Frame Metrics in a Way that’s Relevant

In rapid-fire style, John Hagel III kicked off a 15-minute keynote address that boasted the importance of measurable metrics in social software. Hagel, the co-author of The Power of Pull and co-chairman at the Center for the Edge for Deloitte & Touche, talked about performance, passion and creating new connections.

So, does social software really matter, Hagel queried? “The way it’s framed,” he says, "defines the magnitude of the impact and the pace of the adoption of which social software is received in the enterprise.”

The metrics that matter depend on the users’ role within the enterprise. The enterprise’s goal should be to find a way to frame the metrics in way that matters at each level of the organization, which will, in turn, determine where to deploy the social software.

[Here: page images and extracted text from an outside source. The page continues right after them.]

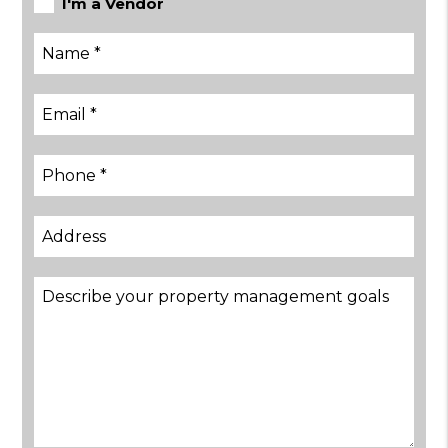
I'm a Vendor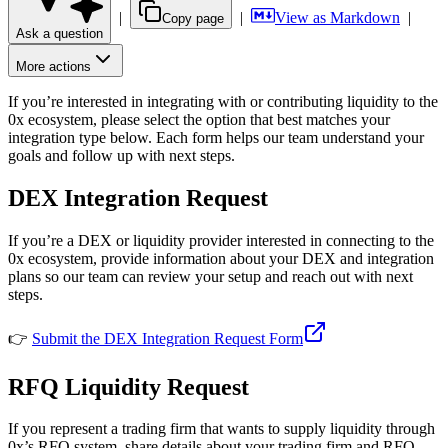
|
|
View as Markdown
|
Copy page
Ask a question
More actions
If you’re interested in integrating with or contributing liquidity to the
0x ecosystem, please select the option that best matches your
integration type below. Each form helps our team understand your
goals and follow up with next steps.
DEX Integration Request
If you’re a DEX or liquidity provider interested in connecting to the
0x ecosystem, provide information about your DEX and integration
plans so our team can review your setup and reach out with next
steps.
👉
Submit the DEX Integration Request Form
RFQ Liquidity Request
If you represent a trading firm that wants to supply liquidity through
0x’s RFQ system, share details about your trading firm and RFQ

Hagel also discussed the notion of how to deploy, indicating the ones that are the most successful follow a common pathway. He suggests beginning with a specific problem or barrier in the workplace that is relevant to the job that needs improvement. Once the solutions formulate, build forward based on those reputations and draw people toward the problem solver. Relationships start to form in a significant way and people come together around a more sustained collaboration, which provide workspaces and platforms that work for their constituent group.

However, the race to stay ahead will soon fail if the proper steps aren’t taken. Executives are feeling as if they’re sprinting to keep up with the pace. He says, however, that executives are more likely falling behind, which is why catalyzing a passion within employees is necessary to gain a performance improvement at a sustainable rate.

Examine Social Insights

Mike Rhodin, Senior Vice President for IBM Software Solutions Group, discussed the notion of collecting insight from the collected data. So why does social software matter to the enterprise right now? Rhodin says it’s because social networks should be a means to build brand advocacy. 

Rhodin compared the social media craze to the initial Internet boom. He encourages the enterprise to be proactive rather than reactive. “Now we are starting to think about how social businesses are going to evolve by infusing intelligence by the way people interact in the companies,” said Rhodin. “The enterprise should start to detect the will of the crowds and find intelligence to make better decision-making. Use social networks to build social advocacy in a way that is more of a conversation, more than a lecture, and they will become the people that do your advertising for you.”

Although several challenges are emerging, the problems don’t outweigh the opportunities, he believes. The knowledge within the business is cultivated from an everlasting medium that hosts an employee’s ideas through social software, even if the employee walks away.